The lifespan of flying squirrels varies depending on factors such as species, habitat, and predation. In captivity, they can live up to 10 years or more, while their lifespan in the wild may be shorter due to predation and other environmental factors.

Is a sugar glider a flying squirrel?

No, a sugar glider is not a flying squirrel. Sugar gliders belong to the family Petauridae and are marsupials native to Australia and New Guinea. While both sugar gliders and flying squirrels are capable of gliding through the air, they are not closely related.

What do Japanese dwarf flying squirrels eat?

Japanese dwarf flying squirrels primarily feed on a diet of seeds, nuts, fruits, and insects found in the forests of Japan.

Is a flying squirrel a chipmunk?

No, a flying squirrel is not a chipmunk. While both are rodents and belong to the order Rodentia, they are distinct species. Flying squirrels belong to the family Sciuridae, while chipmunks belong to the family Sciuridae and have different physical characteristics and behaviors.

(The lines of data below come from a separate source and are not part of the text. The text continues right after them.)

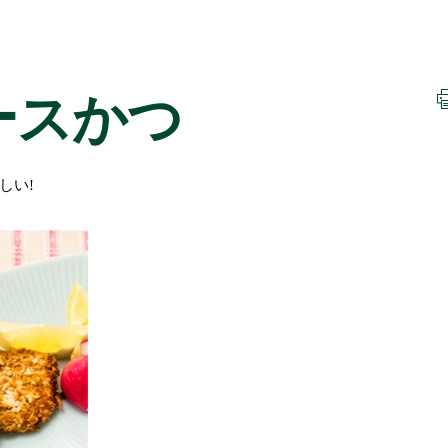
ースかつ
しい!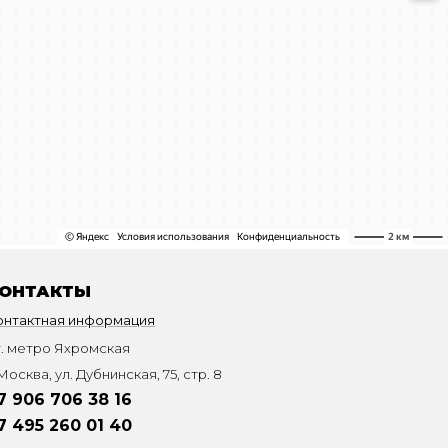
ОНТАКТЫ
онтактная информация
т. метро Яхромская
Москва, ул. Дубнинская, 75, стр. 8
7 906 706 38 16
7 495 260 01 40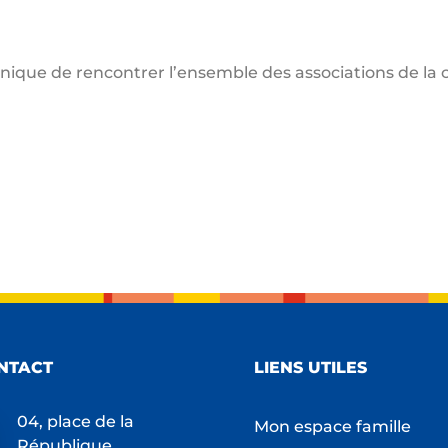
nique de rencontrer l’ensemble des associations de la 
NTACT
LIENS UTILES
04, place de la
Mon espace famille
République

Where is flying squirrel found in India?

Flying squirrels can be found in various forested regions across India, particularly in the Himalayan foothills and other wooded areas with suitable habitat. They are distributed across different states, including Himachal Pradesh, Uttarakhand, Assam, and Meghalaya.

About Sabrina Tulip

I'm Sabrina Tulip, and I have a deep passion for all things animal world. I'm committed to helping others who loves wild animals. Reach out to me at for gardening advice and tips. Let's make the world a little greener together!